For me, this one fell a little flat. I’m sure the nitro tap didn’t help matters any and I imagine it would have been better on a regular tap or out of a bottle. What flavors it did have were nice but I just was left wanting more. Would like to try it that way but as the nitro is all I have to go off of I’m rating it as such at 3/5.
Now for our cigar selections:
The Le Careme is one of the latest offerings from Crowned Head cigars. It features a dark Connecticut broadleaf wrapper (maybe maduro?) over an Ecuadorian Sumatra binder and Nicaraguan long filler. This particular cigar is the Robusto vitola measuring in at a box-pressed 5″ x 50RG.
First light revealed a slightly snug draw but putting off plentiful medium/full bodied smoke consisting of a smooth, creamy earth and a substantial peppery retrohale. A hint of cocoa comes in after the first light.
Getting into the cigar the cream and earth meld together into a tangy cream cheese type of flavor while the cocoa also ramps up a bit and the pepper tapers off slightly. A tinge of graham cracker enters the mix, greatly enhanced on the retrohale. Definitely a complex and interesting flavor package.
The 2nd third maintains much of the same flavor package but the pepper morphs into more of a hot cinnamon, again primarily on the retrohale. No further changes were noted. The smoke started going hot at 50 minutes in for a very respectable burn time from a Robusto-sized stick and enters a medium strength kick.

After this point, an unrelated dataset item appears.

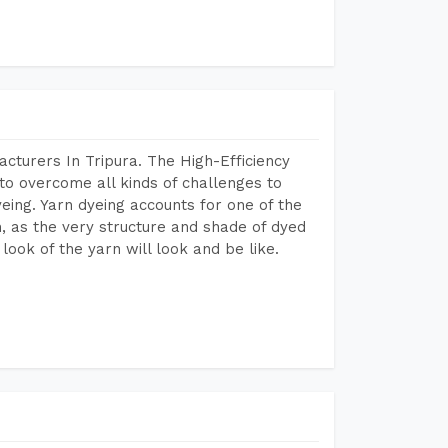
cturers In Tripura. The High-Efficiency
to overcome all kinds of challenges to
dyeing. Yarn dyeing accounts for one of the
on, as the very structure and shade of dyed
look of the yarn will look and be like.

Construction was excellent throughout with a razor-sharp burn all the way down and the ash holding on for 1/2 the cigar.
Overall quite an impressive cigar. Lots of complex, dessert-like flavors – right up my alley. My only real issue was the slightly snug draw, but if you can deal with that you’re going to love this cigar. Pair with a nice stout beer or a mellow, smooth rum for best results. Rating: 4.25/5.
Kentucky Fire Cured Muwat
Drew Estate has long been known for pushing the envelope and this is no exception. As the name suggests, this cigar features a Kentucky fire-cured what I’m going to call maduro wrapper, Nicaraguan binder and a mix of Kentucky fire-cured and Nicaraguan filler. This is the “Just A Friend” vitola which is a 6″ x 52RG Toro.
First light revealed a slightly snug draw but producing decent smoke. Medium bodied, meaty, smoky (don’t laugh!) flavor with tones of hickory. An inviting campfire aroma on the retrohale mixed with a hint of a black pepper and metallic zing on the finish. After a few puffs the body ramps up slightly to medium/full.
Getting into the first third the core flavors remain the same but a subtle sweetness enters the mix which sometimes leans toward a cocoa and other times more toward a maple syrup making for a very unique and complex smoking experience. Draw opens up slightly but still on the snug side and smoke output increases substantially.
Getting into the 2nd Third the fleeting cocoa drops off entirely and the sweetness becomes a very distinct maple syrup while retaining the same core flavors. Only subtle changes entering the last third as the maple dies off gradually and the hickory smoked notes become more intense. The smoke started going hot and acrid at 1 hour 10 minutes in for a good burn time given the size and only brought in a mild/medium nicotine strength.
Very good construction throughout with a near razor-sharp burn and the ash holding on for about 1/3 of the cigar at a time. As is typical of Drew Estate sticks, this one absolutely pours off foot smoke.
Overall, a very good, unique and complex flavor package. I’ve heard Kentucky fire cured tobacco is a love-or-hate kind of thing, but I obviously love it. I only wish the draw would have been slightly more open. This one would go great with a nice, hearty Bourbon. Rating of 4.25/5.
That concludes this episode. Hope you enjoyed. If you’ve had any of the above, let me know your thoughts!